» **WHAT THE TASK ASKS**:
Restate all the data word for word and omit the pictures.
### INPUT FOR THIS TASK ###
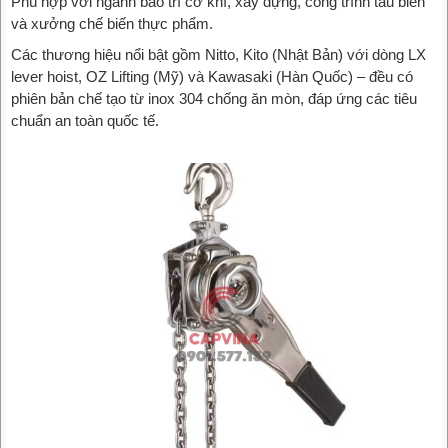
Phù hợp với ngành bảo trì cơ khí, xây dựng, công trình tàu biển
và xưởng chế biến thực phẩm.
Các thương hiệu nổi bật gồm Nitto, Kito (Nhật Bản) với dòng LX
lever hoist, OZ Lifting (Mỹ) và Kawasaki (Hàn Quốc) – đều có
phiên bản chế tạo từ inox 304 chống ăn mòn, đáp ứng các tiêu
chuẩn an toàn quốc tế.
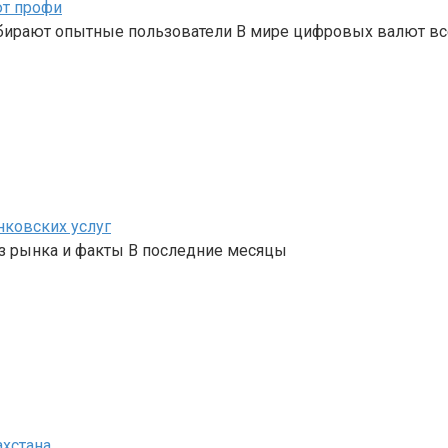
ют профи
бирают опытные пользователи В мире цифровых валют вс
нковских услуг
з рынка и факты В последние месяцы
ахстана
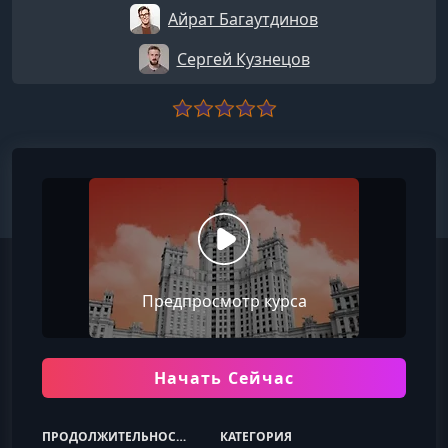
Айрат Багаутдинов
Сергей Кузнецов
Предпросмотр курса
Начать Сейчас
ПРОДОЛЖИТЕЛЬНОСТЬ
КАТЕГОРИЯ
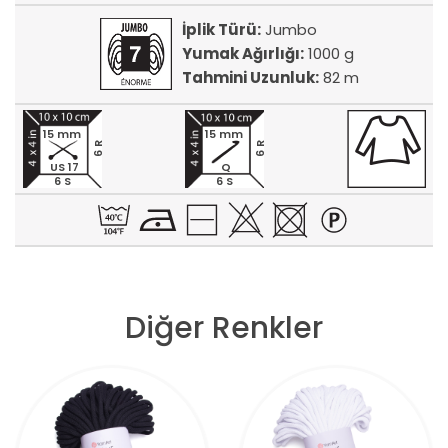
İplik Türü:
Jumbo
Yumak Ağırlığı:
1000 g
Tahmini Uzunluk:
82 m
15 mm
15 mm
6 R
6 R
US 17
Q
6 S
6 S
Diğer Renkler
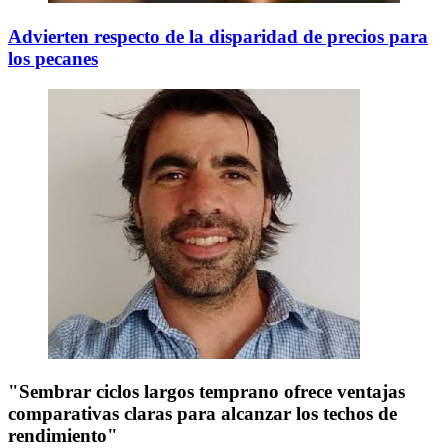
Advierten respecto de la disparidad de precios para
los pecanes
"Sembrar ciclos largos temprano ofrece ventajas
comparativas claras para alcanzar los techos de
rendimiento"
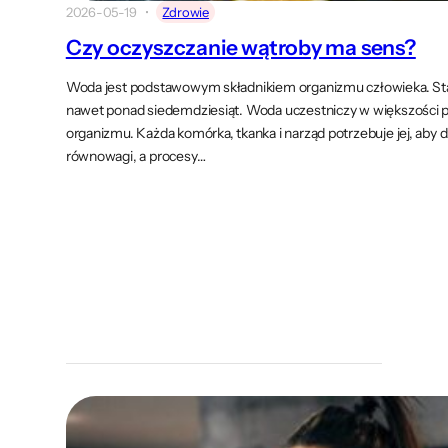
2026-05-19
Zdrowie
Czy oczyszczanie wątroby ma sens?
Woda jest podstawowym składnikiem organizmu człowieka. Stan
nawet ponad siedemdziesiąt. Woda uczestniczy w większości p
organizmu. Każda komórka, tkanka i narząd potrzebuje jej, aby 
równowagi, a procesy…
###
» **RESPONSE**:
Phù hợp với ngành bảo trì cơ khí, xây dựng, công trình tàu biển
và xưởng chế biến thực phẩm.
Các thương hiệu nổi bật gồm Nitto, Kito (Nhật Bản) với dòng LX
lever hoist, OZ Lifting (Mỹ) và Kawasaki (Hàn Quốc) – đều có
phiên bản chế tạo từ inox 304 chống ăn mòn, đáp ứng các tiêu
chuẩn an toàn quốc tế.
ют профи
бирают опытные пользователи В мире цифровых валют вс
нковских услуг
з рынка и факты В последние месяцы
ахстана
Айрат Багаутдинов
Сергей Кузнецов
Предпросмотр курса
Начать Сейчас
ПРОДОЛЖИТЕЛЬНОСТЬ
КАТЕГОРИЯ
İplik Türü:
Jumbo
Yumak Ağırlığı:
1000 g
Tahmini Uzunluk:
82 m
15 mm
15 mm
6 R
6 R
US 17
Q
6 S
6 S
Diğer Renkler
Advierten respecto de la disparidad de precios para
los pecanes
"Sembrar ciclos largos temprano ofrece ventajas
comparativas claras para alcanzar los techos de
rendimiento"
2026-05-19
Zdrowie
Czy oczyszczanie wątroby ma sens?
Woda jest podstawowym składnikiem organizmu człowieka. Stan
nawet ponad siedemdziesiąt. Woda uczestniczy w większości p
organizmu. Każda komórka, tkanka i narząd potrzebuje jej, aby 
równowagi, a procesy…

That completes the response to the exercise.